For those who have lost someone close to them, the holidays are an especially difficult time. Whether the loss is recent or not, the loss of the person is keenly felt, particularly in situations in which family is gathered and a family member who would normally be there is notably absent. Grief can also be more sharply felt in relation to the happiness of others, and can lead to feelings of isolation and loneliness. It is truly challenging to hold both emotions of grief and the enjoyment of the holidays at the same time, and sometimes one emotion is felt more strongly than the other.
In a similar vein to feelings of stress and grief, feelings of depression can increase during the holiday season as well. Remember that mental health struggles are really not talked about during the holiday season and that it’s the season of love, joy, and happiness. It’s challenging to have feelings of helplessness and hopelessness when you are surrounded by songs urging you to be “merry” and “bright” and to “rock around the Christmas tree.” The pressure to conform to societal emotional norms during the holiday season is extremely intense. In fact, I would argue that the message is that “if you are not happy during this time of year, there is something very wrong with you (or you’re just not trying hard enough).” This is very poisonous message for those struggling with mental health issues, as the resolution of stress, grief, and depression takes far more than merely trying hard.
During this holiday season, let’s try to embrace both the joy and the stress that is involved and remember that BOTH are a part of this time of year. If the “spirit of the season” is that of love and care, then let’s remember that you deserve some of that love and care yourself. Accepting that stress, grief, and/or depression may be experienced during this time and that it is okay to experience these emotions can reduce some of the shame and guilt surrounding these feelings.
If you do feel down, there are some steps that you can take to help yourself get through this time. First, try to make sure that you are taking care of your physical health by getting a good amount of sleep, keeping up with your regular exercise, and making smart food selections.
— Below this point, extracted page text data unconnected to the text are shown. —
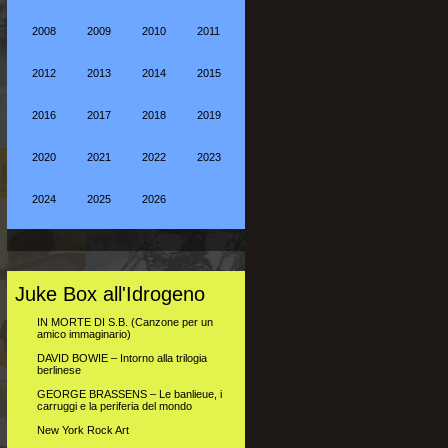
2008
2009
2010
2011
2012
2013
2014
2015
2016
2017
2018
2019
2020
2021
2022
2023
2024
2025
2026
Juke Box all'Idrogeno
IN MORTE DI S.B. (Canzone per un
amico immaginario)
DAVID BOWIE – Intorno alla trilogia
berlinese
GEORGE BRASSENS – Le banlieue, i
carruggi e la periferia del mondo
New York Rock Art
It might be the season of endless holiday parties, never-ending eggnog, and late night chats with your cousins, but your body (and mind) might need a break from your holiday social life.
Next, look to practicing healthy emotional self-care. Don’t run yourself ragged or overtax yourself, and instead take breaks or timeouts when you need it. Small moments of meditation or personal time can be really helpful to refocus yourself when you find that you’re going a bit crazy. Find your stress relief – in exercise, reading, or watching a favorite TV show – and do it, without guilt! For those dealing with grief, find times and ways to remember your loved one(s) that are personal and meaningful to you. You don’t have to stifle your sadness, but can find ways to honor and include your loss during the holidays.
The holiday season is a time of joy and good will. It can also be a time of stress and sadness, but most importantly, it is a season of love and care for others and ourselves. By accepting and honoring how you feel, you can decrease your stress and increase your joy. Best wishes for the holidays and for 2016!
Great article! I appreciate that it was well thought out and not glossy/short. I think Kate would be happy to see it since a large part of her focus is on mental health.